(Dataset content Opens)

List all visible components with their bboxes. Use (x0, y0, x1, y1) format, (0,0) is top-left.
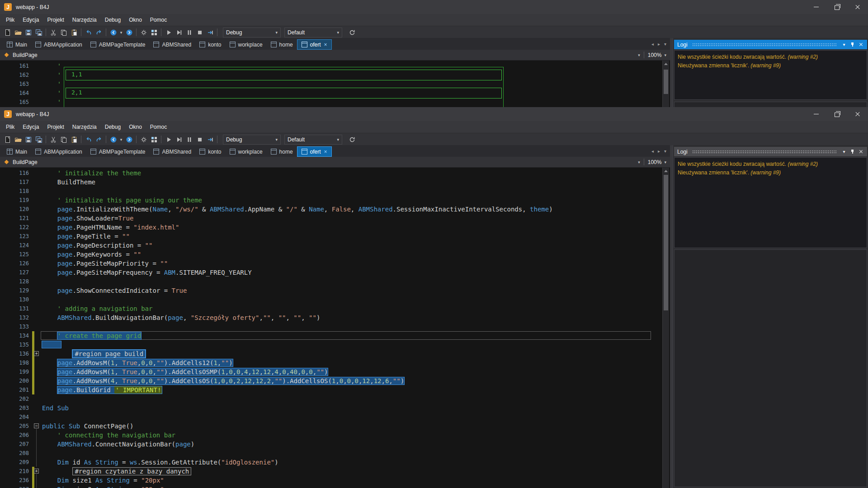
logs-panel-header[interactable]: Logi ▾ (674, 40, 867, 49)
code-line[interactable]: 208 (0, 449, 662, 458)
titlebar[interactable]: J webapp - B4J (0, 0, 868, 14)
fold-expanded-icon[interactable]: − (34, 423, 39, 428)
code-line[interactable]: 128 (0, 277, 662, 286)
tab-workplace[interactable]: workplace (226, 39, 267, 50)
save-all-icon[interactable] (33, 27, 44, 38)
open-project-icon[interactable] (13, 134, 23, 145)
menu-item-4[interactable]: Debug (101, 122, 125, 132)
code-line[interactable]: 136+ #region page build (0, 349, 662, 358)
close-tab-icon[interactable]: × (324, 149, 327, 155)
line-number[interactable]: 131 (0, 304, 29, 313)
log-warning[interactable]: Nieużywana zmienna 'licznik'. (warning #… (678, 169, 863, 177)
new-file-icon[interactable] (2, 27, 13, 38)
line-number[interactable]: 136 (0, 349, 29, 358)
line-number[interactable]: 120 (0, 205, 29, 214)
titlebar[interactable]: J webapp - B4J (0, 107, 868, 121)
line-number[interactable]: 209 (0, 458, 29, 467)
pin-icon[interactable] (850, 149, 855, 155)
modules-icon[interactable] (149, 134, 159, 145)
fold-collapsed-icon[interactable]: + (34, 469, 39, 474)
scrollbar-thumb[interactable] (664, 175, 668, 310)
stop-icon[interactable] (194, 134, 205, 145)
line-number[interactable]: 205 (0, 422, 29, 431)
navigation-dropdown-icon[interactable]: ▾ (118, 30, 124, 35)
line-number[interactable]: 210 (0, 467, 29, 476)
code-line[interactable]: 201 page.BuildGrid ' IMPORTANT! (0, 385, 662, 394)
close-button[interactable] (847, 107, 868, 121)
line-number[interactable]: 119 (0, 196, 29, 205)
panel-menu-icon[interactable]: ▾ (841, 42, 847, 47)
code-line[interactable]: 121 page.ShowLoader=True (0, 214, 662, 223)
menu-item-2[interactable]: Projekt (43, 15, 68, 25)
line-number[interactable]: 237 (0, 485, 29, 488)
logs-panel-header[interactable]: Logi ▾ (674, 147, 867, 156)
code-line[interactable]: 124 page.PageDescription = "" (0, 241, 662, 250)
debug-mode-select[interactable]: Debug▾ (223, 28, 281, 38)
restore-button[interactable] (826, 107, 847, 121)
copy-icon[interactable] (58, 134, 69, 145)
code-editor[interactable]: 116 ' initialize the theme117 BuildTheme… (0, 168, 670, 488)
tab-ofert[interactable]: ofert× (297, 39, 332, 50)
current-sub-label[interactable]: BuildPage (13, 52, 38, 58)
tab-ABMPageTemplate[interactable]: ABMPageTemplate (86, 146, 150, 157)
line-number[interactable]: 198 (0, 358, 29, 367)
step-icon[interactable] (205, 134, 215, 145)
tab-ofert[interactable]: ofert× (297, 146, 332, 157)
line-number[interactable]: 208 (0, 449, 29, 458)
resume-icon[interactable] (174, 27, 184, 38)
tab-Main[interactable]: Main (3, 146, 31, 157)
tab-list-icon[interactable]: ▾ (664, 42, 666, 47)
line-number[interactable]: 199 (0, 367, 29, 376)
pause-icon[interactable] (184, 134, 194, 145)
scroll-up-icon[interactable] (663, 168, 669, 174)
stop-icon[interactable] (194, 27, 205, 38)
code-line[interactable]: 125 page.PageKeywords = "" (0, 250, 662, 259)
undo-icon[interactable] (83, 134, 94, 145)
cut-icon[interactable] (48, 134, 58, 145)
line-number[interactable]: 206 (0, 431, 29, 440)
current-sub-label[interactable]: BuildPage (13, 159, 38, 165)
code-line[interactable]: 203End Sub (0, 404, 662, 413)
menu-item-4[interactable]: Debug (101, 15, 125, 25)
line-number[interactable]: 117 (0, 178, 29, 187)
tab-scroll-left-icon[interactable]: ◂ (651, 42, 654, 47)
redo-icon[interactable] (94, 134, 104, 145)
editor-scrollbar[interactable] (662, 61, 669, 107)
tab-Main[interactable]: Main (3, 39, 31, 50)
tab-ABMApplication[interactable]: ABMApplication (31, 39, 86, 50)
log-warning[interactable]: Nieużywana zmienna 'licznik'. (warning #… (678, 61, 863, 70)
code-line[interactable]: 237 Dim size2 As String = "28px" (0, 485, 662, 488)
save-all-icon[interactable] (33, 134, 44, 145)
line-number[interactable]: 129 (0, 286, 29, 295)
code-line[interactable]: 123 page.PageTitle = "" (0, 232, 662, 241)
code-line[interactable]: 118 (0, 187, 662, 196)
code-line[interactable]: 130 (0, 295, 662, 304)
step-icon[interactable] (205, 27, 215, 38)
navigate-back-button[interactable] (108, 134, 118, 145)
line-number[interactable]: 123 (0, 232, 29, 241)
line-number[interactable]: 130 (0, 295, 29, 304)
tab-scroll-right-icon[interactable]: ▸ (658, 42, 660, 47)
tab-home[interactable]: home (267, 39, 297, 50)
sub-dropdown-icon[interactable]: ▾ (638, 53, 640, 57)
menu-item-6[interactable]: Pomoc (146, 122, 171, 132)
code-line[interactable]: 207 ABMShared.ConnectNavigationBar(page) (0, 440, 662, 449)
code-line[interactable]: 204 (0, 413, 662, 422)
line-number[interactable]: 204 (0, 413, 29, 422)
panel-close-icon[interactable] (859, 42, 864, 47)
refresh-icon[interactable] (347, 27, 357, 38)
build-icon[interactable] (138, 27, 149, 38)
line-number[interactable]: 134 (0, 331, 29, 340)
cut-icon[interactable] (48, 27, 58, 38)
line-number[interactable]: 118 (0, 187, 29, 196)
modules-icon[interactable] (149, 27, 159, 38)
line-number[interactable]: 121 (0, 214, 29, 223)
run-button[interactable] (163, 27, 174, 38)
scrollbar-thumb[interactable] (664, 70, 668, 94)
line-number[interactable]: 207 (0, 440, 29, 449)
code-line[interactable]: 116 ' initialize the theme (0, 169, 662, 178)
line-number[interactable]: 200 (0, 376, 29, 385)
code-line[interactable]: 122 page.PageHTMLName = "index.html" (0, 223, 662, 232)
zoom-select[interactable]: 100%▾ (648, 159, 666, 165)
paste-icon[interactable] (69, 134, 79, 145)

(Dataset content Closes)

The word to find is "zmienna". Copy every line of the data that holds it.

log-warning[interactable]: Nieużywana zmienna 'licznik'. (warning #… (678, 169, 863, 177)
log-warning[interactable]: Nieużywana zmienna 'licznik'. (warning #… (678, 61, 863, 70)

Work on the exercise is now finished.